[Problem statement]: No pictures are to be included when the entries below are reproduced exactly.

[Saved entries]

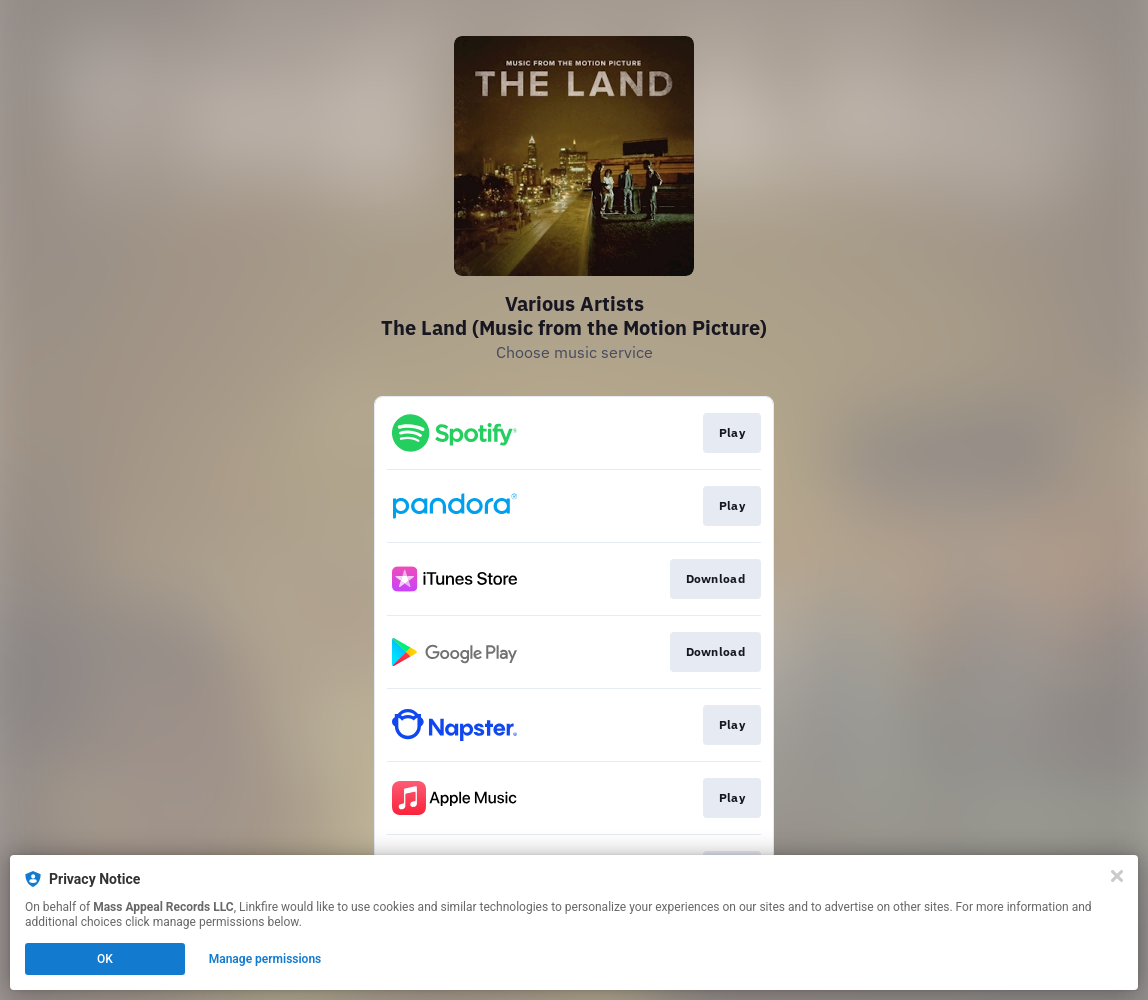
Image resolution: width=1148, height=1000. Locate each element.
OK (105, 959)
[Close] (1117, 876)
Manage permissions (265, 959)
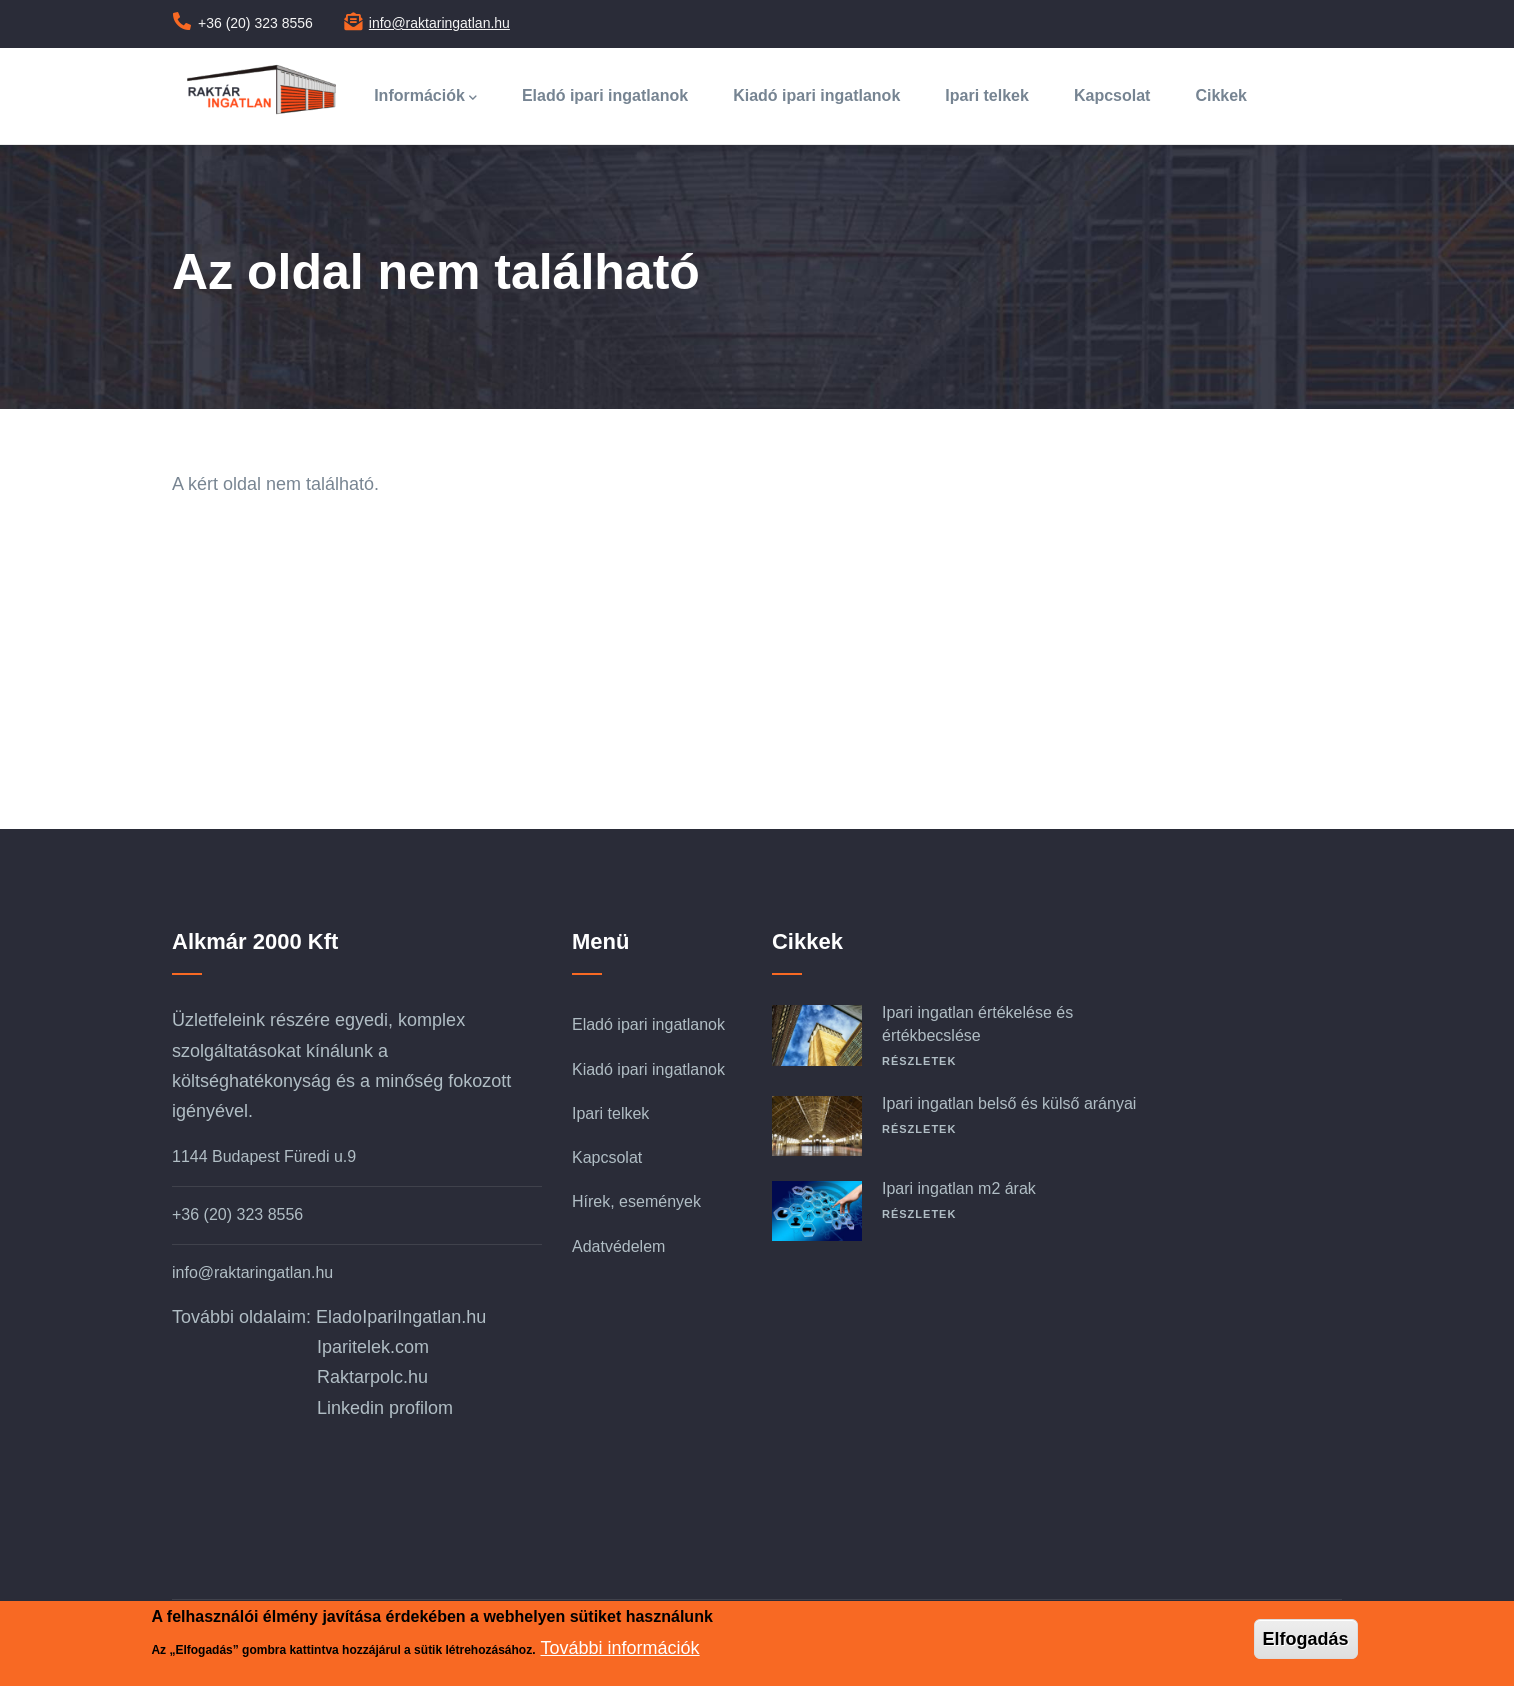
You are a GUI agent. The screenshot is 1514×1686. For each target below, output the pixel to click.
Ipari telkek (987, 95)
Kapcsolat (1112, 95)
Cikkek (1221, 95)
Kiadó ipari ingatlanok (816, 95)
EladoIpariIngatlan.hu (401, 1317)
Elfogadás (1306, 1639)
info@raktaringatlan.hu (439, 23)
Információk (425, 97)
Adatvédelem (618, 1246)
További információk (620, 1648)
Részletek (919, 1061)
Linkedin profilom (385, 1408)
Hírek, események (636, 1201)
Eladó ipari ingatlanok (605, 95)
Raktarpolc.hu (372, 1377)
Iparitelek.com (373, 1347)
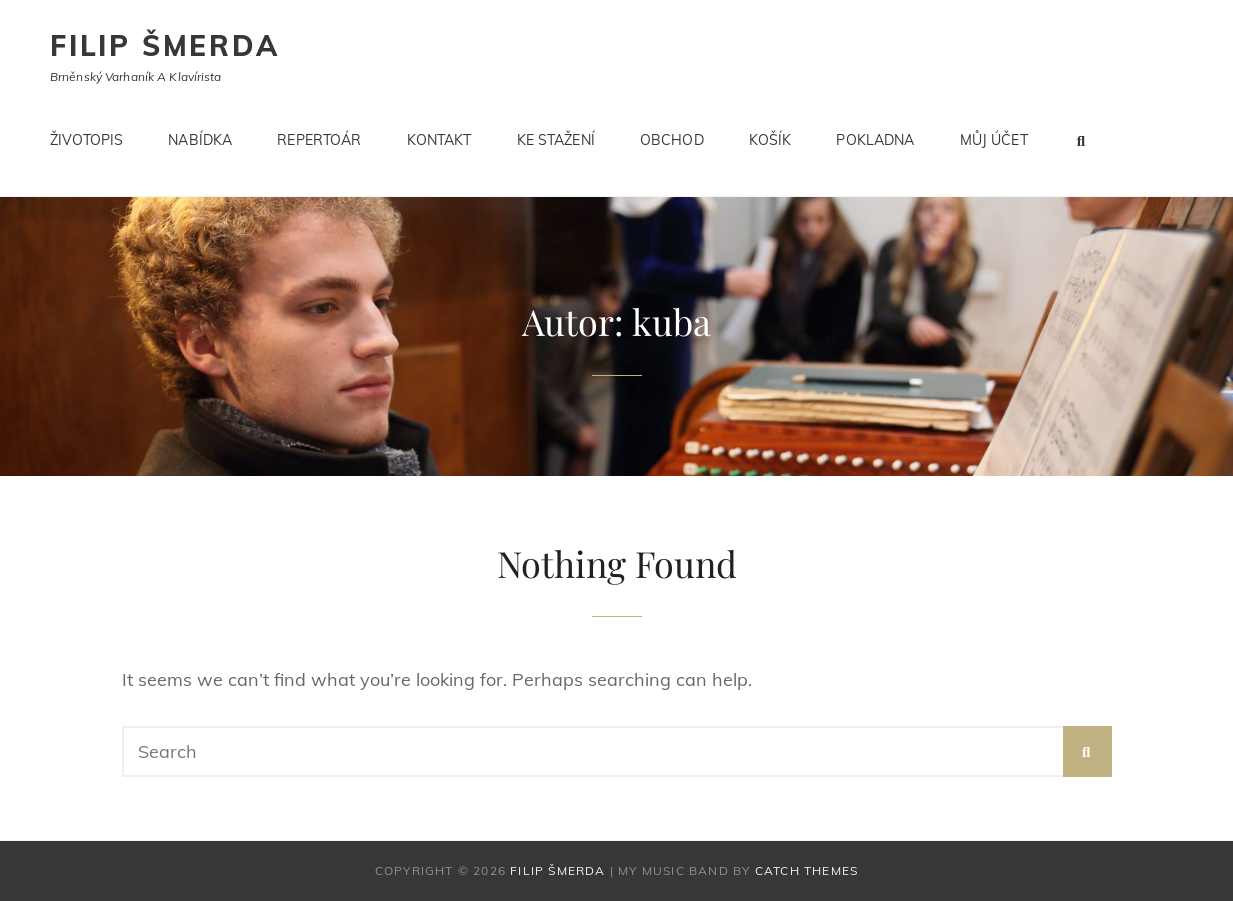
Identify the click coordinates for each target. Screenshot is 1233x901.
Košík (770, 140)
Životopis (86, 140)
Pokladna (875, 140)
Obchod (672, 140)
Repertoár (319, 140)
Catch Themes (806, 870)
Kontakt (439, 140)
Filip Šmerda (165, 45)
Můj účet (994, 140)
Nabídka (200, 140)
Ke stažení (556, 140)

[Result]:
Image resolution: width=1148, height=1000. Locate each element.
OK (105, 959)
[Close] (1117, 876)
Manage permissions (265, 959)
You are a GUI agent. The screenshot is 1514×1686. For each target below, output the pixel to click.
Ipari telkek (987, 95)
Kapcsolat (1112, 95)
Cikkek (1221, 95)
Kiadó ipari ingatlanok (816, 95)
EladoIpariIngatlan.hu (401, 1317)
Elfogadás (1306, 1639)
info@raktaringatlan.hu (439, 23)
Információk (425, 97)
Adatvédelem (618, 1246)
További információk (620, 1648)
Részletek (919, 1061)
Linkedin profilom (385, 1408)
Hírek, események (636, 1201)
Eladó ipari ingatlanok (605, 95)
Raktarpolc.hu (372, 1377)
Iparitelek.com (373, 1347)
Identify the click coordinates for each target. Screenshot is 1233x901.
Košík (770, 140)
Životopis (86, 140)
Pokladna (875, 140)
Obchod (672, 140)
Repertoár (319, 140)
Catch Themes (806, 870)
Kontakt (439, 140)
Filip Šmerda (165, 45)
Můj účet (994, 140)
Nabídka (200, 140)
Ke stažení (556, 140)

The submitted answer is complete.